Active Pharmaceutical Ingredients Explained

Active pharmaceutical ingredients or APIs can be defined as the chemicals used to manufacture pharmaceutical drugs. The active ingredient (AI) is the substance or substances that are biologically active within the drug and is the specific component responsible for the desired effect it has on the individual taking it.

Any drug or medication is composed of two components. The first is the API – which is the central ingredient. The second is known as the excipient, which is the inactive substance that serves as the vehicle for the API itself. If the drug is in a syrup form, then the excipient is the liquid that has been used to make it as such.

APIs are generally manufactured through a variety of processes that include:

  • Chemical synthesis
  • Fermentation processes
  • Recombinant DNA
  • Isolation and recovery from natural sources
  • A combination of these processes

The purpose of APIs according to the FDA is to cause ‘pharmacological activity or other direct effects in the diagnosis, cure, mitigation, treatment or prevention of disease or to affect the structure and function of the human body.
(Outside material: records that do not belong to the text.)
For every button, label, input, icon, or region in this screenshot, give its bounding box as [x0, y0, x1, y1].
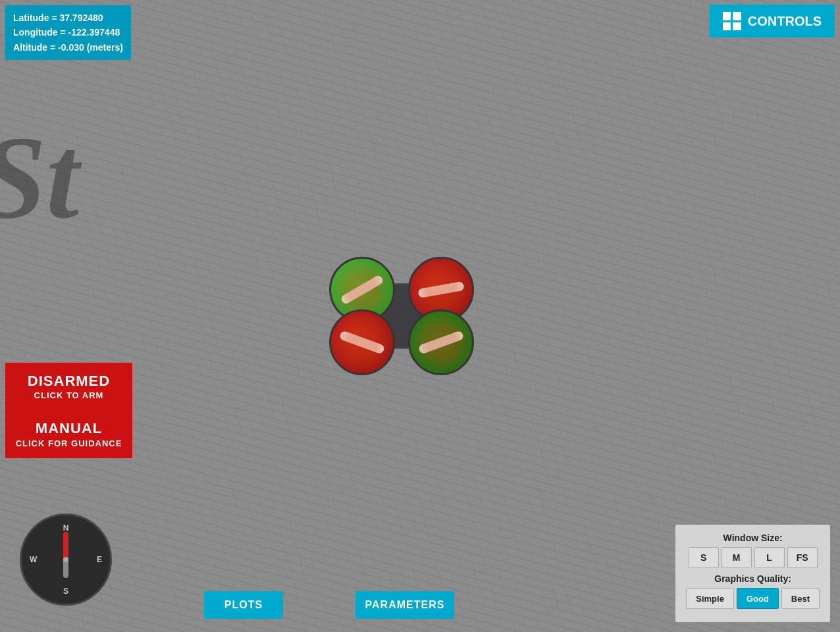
- controls-icon: [723, 12, 741, 30]
- size-s-button[interactable]: S: [689, 547, 719, 568]
- controls-button[interactable]: CONTROLS: [710, 5, 835, 38]
- compass-south-label: S: [63, 587, 68, 596]
- altitude-display: Altitude = -0.030 (meters): [13, 40, 123, 55]
- settings-panel: Window Size: S M L FS Graphics Quality: …: [675, 525, 830, 622]
- street-label: St: [0, 118, 79, 237]
- latitude-display: Latitude = 37.792480: [13, 11, 123, 25]
- manual-button[interactable]: MANUAL CLICK FOR GUIDANCE: [5, 411, 132, 458]
- disarmed-sub-text: CLICK TO ARM: [34, 390, 104, 402]
- compass-inner: N S E W: [30, 523, 102, 596]
- graphics-quality-group: Simple Good Best: [686, 588, 820, 609]
- compass-center-dot: [63, 557, 68, 562]
- parameters-button[interactable]: PARAMETERS: [355, 591, 454, 619]
- window-size-label: Window Size:: [686, 533, 820, 543]
- gps-info-panel: Latitude = 37.792480 Longitude = -122.39…: [5, 5, 131, 60]
- disarmed-button[interactable]: DISARMED CLICK TO ARM: [5, 363, 132, 411]
- window-size-group: S M L FS: [686, 547, 820, 568]
- longitude-display: Longitude = -122.397448: [13, 25, 123, 40]
- size-l-button[interactable]: L: [754, 547, 785, 568]
- quality-simple-button[interactable]: Simple: [686, 588, 734, 609]
- blade-bottom-left: [339, 330, 386, 354]
- controls-label: CONTROLS: [748, 14, 822, 29]
- rotor-bottom-right: [408, 309, 474, 375]
- drone-display: [323, 257, 481, 375]
- manual-main-text: MANUAL: [36, 419, 102, 438]
- quality-good-button[interactable]: Good: [737, 588, 779, 609]
- blade-top-right: [417, 281, 464, 298]
- blade-top-left: [340, 274, 384, 305]
- compass: N S E W: [20, 514, 112, 606]
- compass-west-label: W: [30, 555, 37, 564]
- size-fs-button[interactable]: FS: [787, 547, 818, 568]
- parameters-label: PARAMETERS: [365, 599, 445, 610]
- rotor-bottom-left: [329, 309, 395, 375]
- compass-north-label: N: [63, 523, 69, 533]
- disarmed-main-text: DISARMED: [28, 372, 110, 391]
- drone-body: [323, 257, 481, 375]
- blade-bottom-right: [418, 330, 465, 354]
- compass-east-label: E: [97, 555, 102, 564]
- quality-best-button[interactable]: Best: [781, 588, 820, 609]
- size-m-button[interactable]: M: [722, 547, 752, 568]
- plots-button[interactable]: PLOTS: [204, 591, 283, 619]
- graphics-quality-label: Graphics Quality:: [686, 573, 820, 584]
- manual-sub-text: CLICK FOR GUIDANCE: [16, 438, 122, 450]
- plots-label: PLOTS: [224, 599, 263, 610]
There are however certain APIs that are unknown and so require additional substances that work in conjunction with the API to produce the required effect. This is very visible in herbal medicines in which the API is frequently a combination of several mixtures and/or substances which when used together cause pharmacological activity on the body. In these situations, the API is not a single substance but the culmination of various ingredients.

By drawing these distinctions between APIs and the drugs themselves, manufacturers are able to specialize and pharmacists able to align generic equivalents with brand names. This is of vital important and underlies one of the most solid principles and regulations of modern pharmacy.